Hawthorne was given this name because the entire town and its citizens, like Mr. Millsap, have dedicated their lives to serving the military. Hawthorne is mostly known for its compound Hawthorne Army Depot, and more specifically for its demilitarization site.
Demilitarizing ammunition means to render weapons, i.e. munitions, ordnance, and warheads for rockets inert and unserviceable. For three weeks in the month of July, the Army Reserve, Marines and Navy all worked together during the recent Golden Cargo exercise. The annual training exercise consists of transporting millions of munitions across various states in the U.S. Hawthorne Army Depot served as one of the most important sites for this exercise.
All of the artifacts in the museum come from Hawthorne Army Depot. The museum educates the public, especially visitors from out of town, about what the civilians and the military do here.

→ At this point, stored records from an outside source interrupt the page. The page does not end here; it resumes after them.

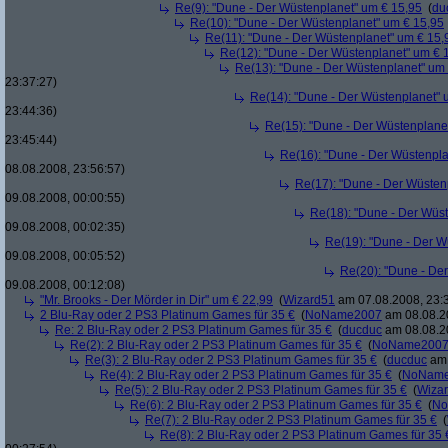
Re(9): "Dune - Der Wüstenplanet" um € 15,95
(
du
Re(10): "Dune - Der Wüstenplanet" um € 15,95
Re(11): "Dune - Der Wüstenplanet" um € 15,
Re(12): "Dune - Der Wüstenplanet" um € 
Re(13): "Dune - Der Wüstenplanet" um
23:37:27)
Re(14): "Dune - Der Wüstenplanet" 
23:44:36)
Re(15): "Dune - Der Wüstenplane
23:45:44)
Re(16): "Dune - Der Wüstenpla
08.08.2008, 23:56:57)
Re(17): "Dune - Der Wüsten
09.08.2008, 00:00:55)
Re(18): "Dune - Der Wüs
09.08.2008, 00:02:35)
Re(19): "Dune - Der W
09.08.2008, 00:05:52)
Re(20): "Dune - De
09.08.2008, 00:12:08)
"Mr. Brooks - Der Mörder in Dir" um € 22,99
(
Wizard51
am 07.08.2008, 23:
2 Blu-Ray oder 2 PS3 Platinum Games für 35 €
(
NoName2007
am 08.08.20
Re: 2 Blu-Ray oder 2 PS3 Platinum Games für 35 €
(
ducduc
am 08.08.20
Re(2): 2 Blu-Ray oder 2 PS3 Platinum Games für 35 €
(
NoName200
Re(3): 2 Blu-Ray oder 2 PS3 Platinum Games für 35 €
(
ducduc
am 
Re(4): 2 Blu-Ray oder 2 PS3 Platinum Games für 35 €
(
NoNam
Re(5): 2 Blu-Ray oder 2 PS3 Platinum Games für 35 €
(
Wiza
Re(6): 2 Blu-Ray oder 2 PS3 Platinum Games für 35 €
(
No
Re(7): 2 Blu-Ray oder 2 PS3 Platinum Games für 35 €
(
Re(8): 2 Blu-Ray oder 2 PS3 Platinum Games für 35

A journey into the Hawthorne Ordnance Museum is an awe-inspiring journey through
multiple generations of ordnance history. To the right of the store stands a majestic blue-colored 1950s torpedo, officially known as an anti-submarine rocket. In front of this rocket is a glass-wall case of small arms ammunition from WWII to Vietnam. Behind that is a military Jeep, one
resembling the very Jeep made famous from the TV show, M.A.S.H.
Further into the museum, the time continuum continues. Old uniforms from the Air Force, Army, Marine Corps, and Navy are on display in a glass case and dress the museum walls. Most notable are the old leather jumpsuit and the black and white photographs of servicemembers, especially female Soldiers during the 1950s.
The museum provides a link between military and ammunition from all eras of military history. In a time when many families have had a loved one deploy to Iraq of Afghanistan, this museum caters to all servicemembers throughout all generations and authenticities. Hawthorne Ordnance Museum really established Hawthorne as America's Patriotic Home.